First query: coordinator calls Task tool → sub-agent runs → returns ResultMessage
Capture: extract session_id from ResultMessage, agentId from response content
Follow-up: call query() with resume=session_id and a prompt referencing the agentId

The resumed session picks up exactly where it left off — all tool results, findings, reasoning, and intermediate context intact.

The data: resume vs new session

A production comparison for multi-turn sub-agent workflows:

Metric	New session (re-inject context)	Resume
Prompt tokens per follow-up	8,000	1,200
Latency per follow-up	15 sec	4 sec
Answer quality	Same	Same

85% token reduction, 73% latency reduction, identical quality. Over 3 follow-ups per task: ~20,400 tokens and ~33 seconds saved per task.

Why the difference? New sessions must re-inject context as prompt text (expensive, lossy). Resume already has the context in the session state (free, lossless). Less input tokens doesn’t mean less information — the resumed agent has MORE context because it retains the full session, not just a summary.

Multi-resume chaining

Resume is NOT limited to a single follow-up. The same session_id supports multiple sequential resumes:

Initial audit → finds vulnerabilities
Resume #1 → coordinator asks for fix suggestions for top issues
Resume #2 → coordinator asks agent to verify fixes address the findings
Resume #3 → coordinator asks for final summary

Each resume accumulates context. After 3 cycles, the sub-agent has the full history: initial findings, fix suggestions, verification results. Starting a new session at any step would lose this accumulated understanding.

Cache all session_ids

When a coordinator spawns 5 sub-agents per research task, cache all 5 session_ids — not just the one you expect to follow up with. Session_ids are lightweight string identifiers with no ongoing storage cost. Unused sessions remain idle at zero cost.

The SDK supports resuming any valid session_id, not just the most recently completed one. If an unexpected question requires returning to sub-agent #2 (out of 5), the cached session_id enables it without re-analysis.

The most common resume bug

# First query
result = await query(prompt="Audit the auth module", options=options)
# BUG: session_id not captured here

# Follow-up attempt
await query(prompt="Suggest fixes", options=ClaudeAgentOptions(resume=None))
# Error: "Cannot resume session: session_id is required"

The coordinator completed the first query but never captured session_id from the ResultMessage. The resume call has resume=None.
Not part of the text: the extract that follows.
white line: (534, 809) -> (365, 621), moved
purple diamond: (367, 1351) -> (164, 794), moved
Fix: always capture session metadata during initial queries, even if you’re not sure you’ll need follow-ups.

The error message is specific: “session_id is required” — not “session expired” or “topic mismatch.” The SDK does not enforce topic similarity between queries; any follow-up prompt works as long as the session_id is valid.

When NOT to resume

Independent tasks: if the follow-up has nothing to do with the first task, a fresh session is cleaner. The resumed session carries all prior context, consuming context budget on irrelevant history.
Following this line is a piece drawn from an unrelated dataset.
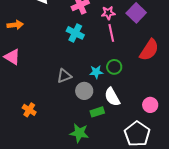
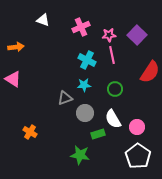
cyan cross: (75, 33) -> (87, 60), moved
cyan star: (96, 72) -> (84, 85), moved
pink circle: (150, 105) -> (137, 127), moved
Stale context: if the underlying data has changed significantly since the first query (files modified, databases updated), the sub-agent’s cached tool results reference outdated information. Start fresh with an injected summary of prior findings.

One-liner: Resume saves 85% tokens and 73% latency over new sessions with identical quality, supports chaining multiple follow-ups on the same session_id, and requires capturing session_id from the first ResultMessage — cache all session_ids, they’re cheap.